Alaska’s salmon catch is nearing 219 million and fishing continues despite slowing down at this time of year. That’s 30 million more salmon than was forecasted.

For pinks, the harvest so far is over 151 million with catches at Prince William Sound, Southeast and Kodiak all topping projections

Also at Southeast, beam trawlers have a third go for northern pink shrimp totaling 650,000 pounds in two districts. The spot shrimp fishery opens on October 1 for 457,300 pounds.

That same day Dungeness crab reopens for the fall fishery.

Southeast’s sea cucumber dive fishery opens on October 4 with a catch of 1,872,800 pounds. Diving for red sea urchins also opens with a harvest set at nearly 3 million pounds.

At Prince William Sound, cod opened on September 1 for pot and longline gears on boats less than 50 feet and a fishery is ongoing for lingcod ((32,600 pounds).

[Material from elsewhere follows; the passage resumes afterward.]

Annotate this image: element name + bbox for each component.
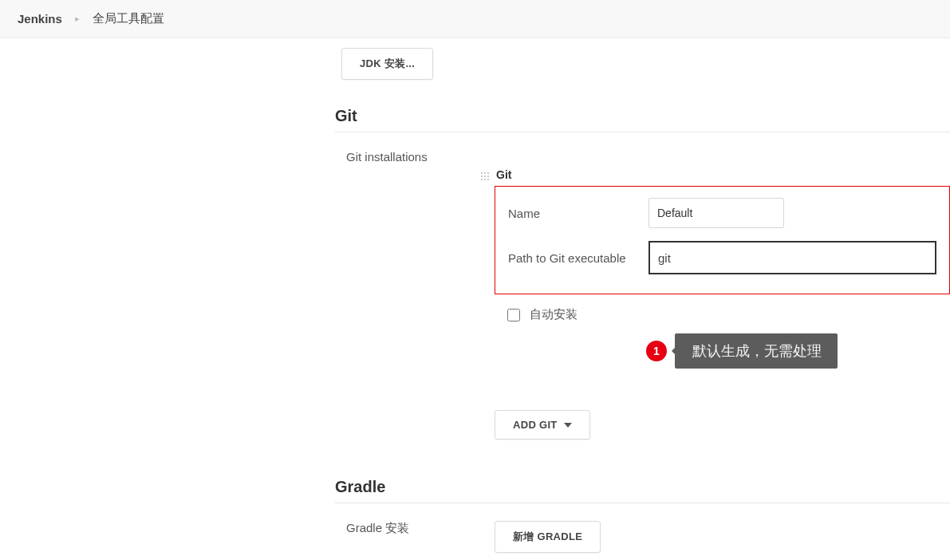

Chignik opens to sea cucumber divers on September 20 with a 15,000 pound harvest limit

Kodiak crabbers are still pulling up Dungeness crab through the end of October. That catch is at 1.3 million pounds so far.

Kodiak opens for sea cukes on October 1 with a 120,000 pound catch quota and for 20,000 pounds at the South Peninsula.

 

Alaska  halibut fishermen have taken 69% of their nearly 19 million pound catch limit with less than six million pounds left to go.

For sablefish, just over half of the more than 43 million pounds catch has been landed. Both fisheries this year are extended by a month to December 7.

Fishing for pollock, cod, flounders and other groundfish continues throughout the Bering Sea and Gulf of Alaska. The Gulf pollock fishery reopened on September 1 with a 5.4 million pound quota.

Proposed catches for 2022 pollock and other groundfish is on the agenda of the North Pacific Fishery Management Council when it meets viz Zoom October 6-15.